Addestramento professionale

L’addestramento professionale rientra tra le misure di politica economica. 

Consiste, in generale, in un’attività che aumenta, attraverso la qualificazione, il bagaglio professionale dei lavoratori, con lo scopo di migliorare le possibilità di occupazione nella vita produttiva. 

L’addestramento professionale, a differenza dell’apprendistato, non rientra nell’ambito del lavoro subordinato in quanto, pur essendo, nell’uno come nell’altro, presente una prestazione di attività fisica o intellettuale da parte dell’allievo o dell’apprendista, nel primo l’unico oggetto del contratto è l’insegnamento impartito (o fatto impartire) ai fini della formazione professionale dell’allievo e la prestazione di attività da parte di quest’ultimo, in quanto richiesta solo perché lo stesso acquisisca le nozioni pratiche necessarie alla suddetta formazione.

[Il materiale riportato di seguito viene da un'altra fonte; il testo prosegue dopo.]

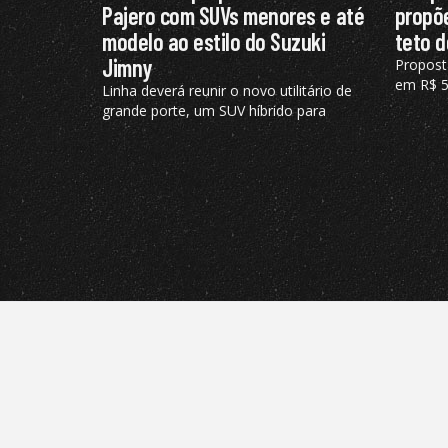
Pajero com SUVs menores e até
propõe
modelo ao estilo do Suzuki
teto d
Jimny
Propost
em R$ 50
Linha deverá reunir o novo utilitário de
veículos
grande porte, um SUV híbrido para
fixado 
rivalizar e modelo pequeno semelhante
ao Suzuki Jimny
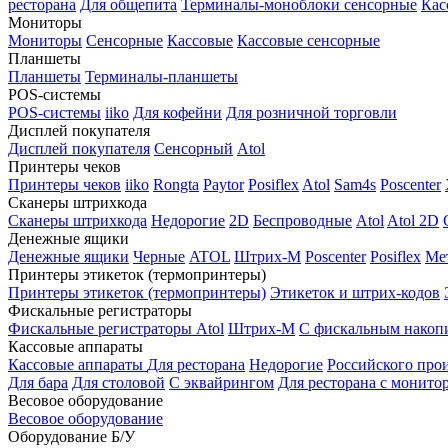
ресторана
Для общепита
Терминалы-моноблоки сенсорные
Кас
Мониторы
Мониторы
Сенсорные
Кассовые
Кассовые сенсорные
Планшеты
Планшеты
Терминалы-планшеты
POS-системы
POS-системы
iiko
Для кофейни
Для розничной торговли
Дисплей покупателя
Дисплей покупателя
Сенсорный
Atol
Принтеры чеков
Принтеры чеков
iiko
Rongta
Paytor
Posiflex
Atol
Sam4s
Poscenter
Сканеры штрихкода
Сканеры штрихкода
Недорогие
2D
Беспроводные
Atol
Atol 2D
Денежные ящики
Денежные ящики
Черные
ATOL
Штрих-М
Poscenter
Posiflex
Ме
Принтеры этикеток (термопринтеры)
Принтеры этикеток (термопринтеры)
Этикеток и штрих-кодов
Фискальные регистраторы
Фискальные регистраторы
Atol
Штрих-М
С фискальным накоп
Кассовые аппараты
Кассовые аппараты
Для ресторана
Недорогие
Российского про
Для бара
Для столовой
С эквайрингом
Для ресторана с монито
Весовое оборудование
Весовое оборудование
Оборудование Б/У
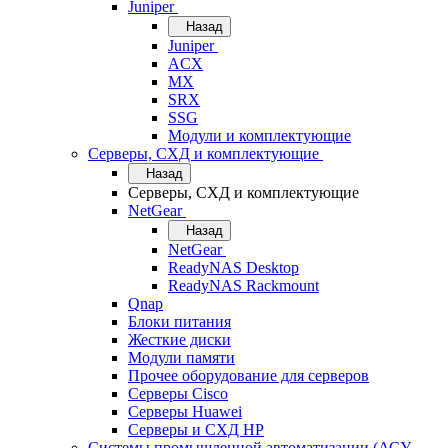
Juniper
Назад
Juniper
ACX
MX
SRX
SSG
Модули и комплектующие
Серверы, СХД и комплектующие
Назад
Серверы, СХД и комплектующие
NetGear
Назад
NetGear
ReadyNAS Desktop
ReadyNAS Rackmount
Qnap
Блоки питания
Жесткие диски
Модули памяти
Прочее оборудование для серверов
Серверы Cisco
Серверы Huawei
Серверы и СХД HP
Системы промышленной автоматизации (АСУ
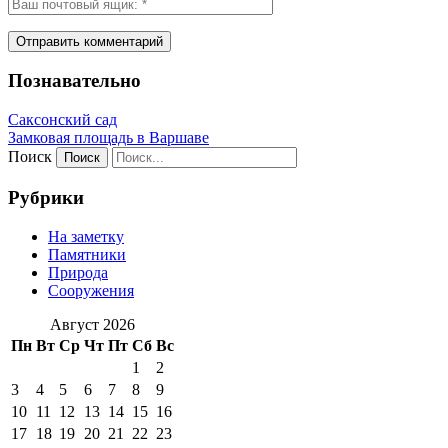
Познавательно
Саксонский сад
Замковая площадь в Варшаве
Поиск
Рубрики
На заметку
Памятники
Природа
Сооружения
Август 2026
Пн
Вт
Ср
Чт
Пт
Сб
Вс
1
2
3
4
5
6
7
8
9
10
11
12
13
14
15
16
17
18
19
20
21
22
23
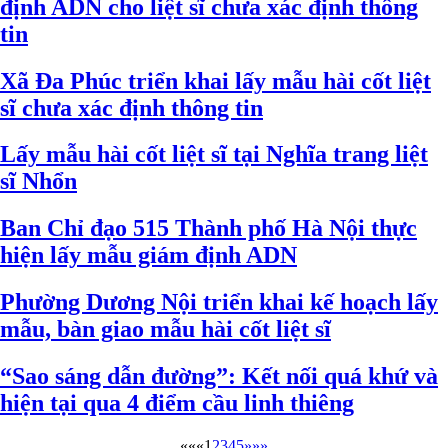
định ADN cho liệt sĩ chưa xác định thông
tin
Xã Đa Phúc triển khai lấy mẫu hài cốt liệt
sĩ chưa xác định thông tin
Lấy mẫu hài cốt liệt sĩ tại Nghĩa trang liệt
sĩ Nhổn
Ban Chỉ đạo 515 Thành phố Hà Nội thực
hiện lấy mẫu giám định ADN
Phường Dương Nội triển khai kế hoạch lấy
mẫu, bàn giao mẫu hài cốt liệt sĩ
“Sao sáng dẫn đường”: Kết nối quá khứ và
hiện tại qua 4 điểm cầu linh thiêng
««
«
1
2
3
4
5
»
»»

Sul piano della sicurezza sul lavoro, l’addestramento professionale il  Decreto Legislativo 81/08 riconosce all’addestramento un notevole rilievo.

Si tratta del “complesso delle attività” dirette a  fare apprendere ai lavoratori l’uso corretto di attrezzature, macchine, impianti, sostanze, dispositivi,  anche di protezione individuale, e le procedure di lavoro.

Il concetto chiave di questa definizione sembra stare nelle parole “complesso delle attività”. Per il  legislatore, l’addestramento non si esaurisce in una attività singola, ma richiede la programmazione e  l’attuazione di un “complesso” di attività.